In a potentially important recent decision, Texas Rice Land Partners v. Denbury Green Pipeline the Texas Supreme Court has invalidated the use of eminent domain for a private pipeline to be owned by an oil company. Gideon Kanner has some good commentary on the decision here.
In Texas and many other states, public utilities and other “common carriers” have the power to use eminent domain to acquire land for their operations. In this case, however, Denbury, an oil company, sought to use eminent domain for a pipeline that would only transport carbon dioxide to and from its own facilities, without providing any service to the general public. In theory, the public would have the right to use the pipeline, but in practice no one but Denbury would have any reason to do so. The Texas Supreme Court quite rightly concluded that a “common carrier” taking must actually serve the general public, not just the carrier itself:
To qualify as a common carrier with the power of eminent domain, the pipeline must serve the public…. [E]xtending the power of eminent domain to the taking of property for a private use cannot survive constitutional scrutiny. The Denbury Green pipeline would not serve a public purpose if it were built and maintained only to transport gas belonging to Denbury from one Denbury site to another. As a constitutional matter, we can see no purpose other than a purely private one in such circumstances….
We accordingly hold that to qualify as a common carrier of CO2 under Chapter 111 [of Texas law], a reasonable probability must exist, at or before the time common-carrier status is challenged, that the pipeline will serve the public by transporting gas for customers who will either retain ownership of their gas or sell it to parties other than the carrier.
The case has been remanded for the trial court. In order to prevail there, Denbury would have to prove that its pipeline will transport carbon dioxide for the general public and not just its own use.

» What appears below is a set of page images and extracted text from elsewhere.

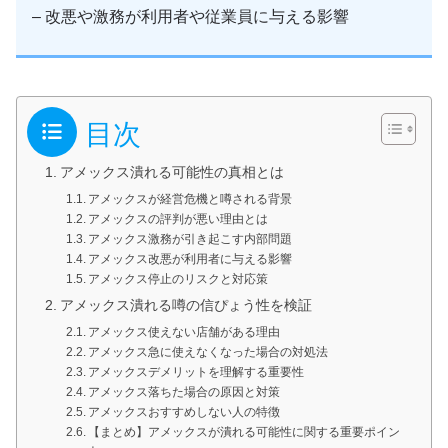
– 改悪や激務が利用者や従業員に与える影響
目次
アメックス潰れる可能性の真相とは
アメックスが経営危機と噂される背景
アメックスの評判が悪い理由とは
アメックス激務が引き起こす内部問題
アメックス改悪が利用者に与える影響
アメックス停止のリスクと対応策
アメックス潰れる噂の信ぴょう性を検証
アメックス使えない店舗がある理由
アメックス急に使えなくなった場合の対処法
アメックスデメリットを理解する重要性
アメックス落ちた場合の原因と対策
アメックスおすすめしない人の特徴
【まとめ】アメックスが潰れる可能性に関する重要ポイン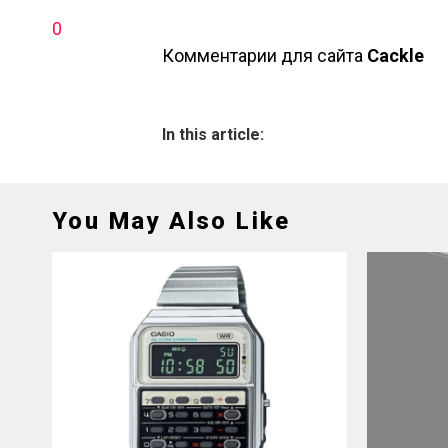
0
Комментарии для сайта
Cackl
e
In this article:
You May Also Like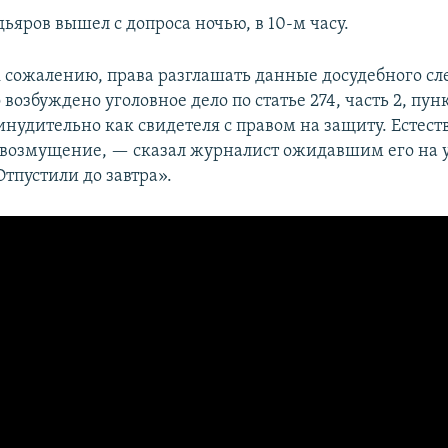
ьяров вышел с допроса ночью, в 10-м часу.
к сожалению, права разглашать данные досудебного сл
 возбуждено уголовное дело по статье 274, часть 2, пун
нудительно как свидетеля с правом на защиту. Естеств
 возмущение, — сказал журналист ожидавшим его на 
тпустили до завтра».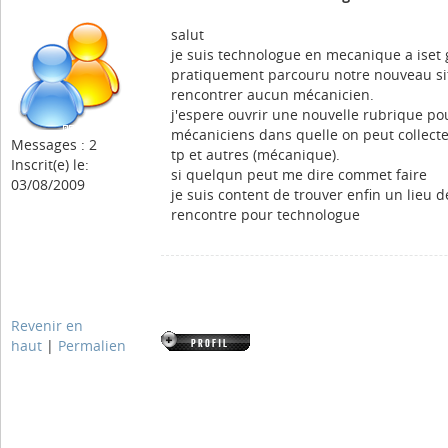
salut
je suis technologue en mecanique a iset ga
pratiquement parcouru notre nouveau si
rencontrer aucun mécanicien.
j'espere ouvrir une nouvelle rubrique po
mécaniciens dans quelle on peut collecte
Messages : 2
tp et autres (mécanique).
Inscrit(e) le:
si quelqun peut me dire commet faire
03/08/2009
je suis content de trouver enfin un lieu d
rencontre pour technologue
Revenir en
haut
|
Permalien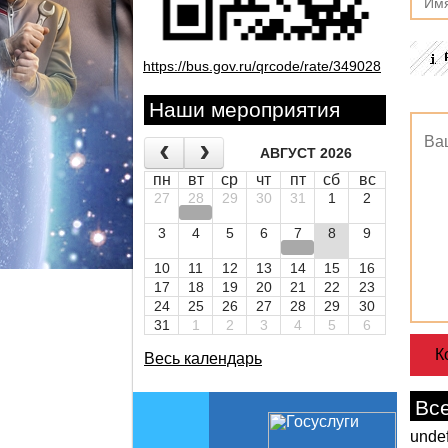
https://bus.gov.ru/qrcode/rate/349028
Наши мероприятия
АВГУСТ 2026
пн
вт
ср
чт
пт
сб
вс
27
28
29
30
31
1
2
3
4
5
6
7
8
9
10
11
12
13
14
15
16
17
18
19
20
21
22
23
24
25
26
27
28
29
30
31
1
2
3
4
5
6
Весь календарь
Вс
unde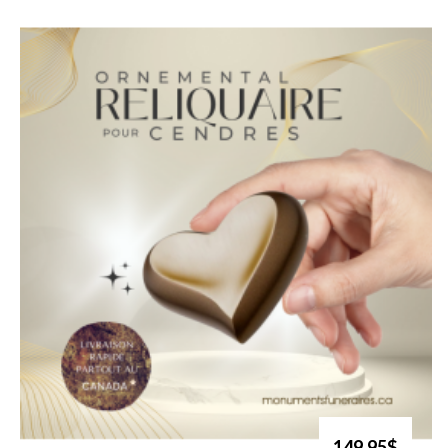
149.95$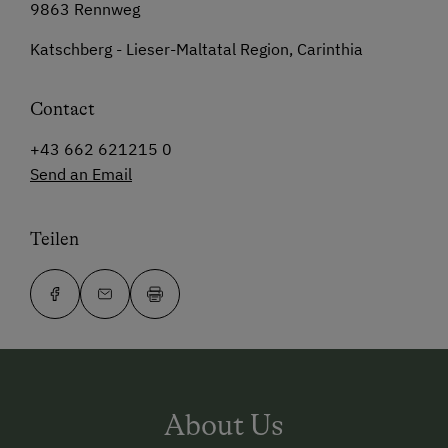
9863 Rennweg
Katschberg - Lieser-Maltatal Region, Carinthia
Contact
+43 662 621215 0
Send an Email
Teilen
About Us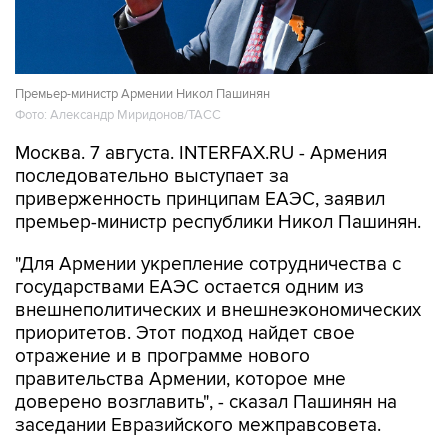
Премьер-министр Армении Никол Пашинян
Фото: Александр Миридонов/ТАСС
Москва. 7 августа. INTERFAX.RU - Армения
последовательно выступает за
приверженность принципам ЕАЭС, заявил
премьер-министр республики Никол Пашинян.
"Для Армении укрепление сотрудничества с
государствами ЕАЭС остается одним из
внешнеполитических и внешнеэкономических
приоритетов. Этот подход найдет свое
отражение и в программе нового
правительства Армении, которое мне
доверено возглавить", - сказал Пашинян на
заседании Евразийского межправсовета.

Some press commentary suggests that this decision will have a major impact on future pipeline takings in Texas. That may be so. But Texas eminent domain law contains several other loopholes that make it easy for private interest groups to get government to condemn property for their own benefit. As I discuss in this article and here, Texas’ post-Kelo eminent domain reform law includes a very broad definition of “blight” that enables almost any property to be declared blighted and transferred to private parties. Oil companies and others seeking to use eminent domain for private pipelines might be able to get the land they want by having it declared blighted. This might require greater political clout than the direct private exercise of eminent domain under Chapter 111. The oil company in question would have to lobby the local government or redevelopment agency. However, Texas oil companies certainly have plenty of political influence.
UPDATE: I have not been able to find a link to the decision online. It is, however, available on Westlaw and Lexis.
UPDATE #2: I have corrected some minor errors in the initial version of this post. Because I made the corrections within a few minutes of the original posting, I am not going to describe them in detail, since I don’t think there was any time for the mistakes to influence public discourse on the case.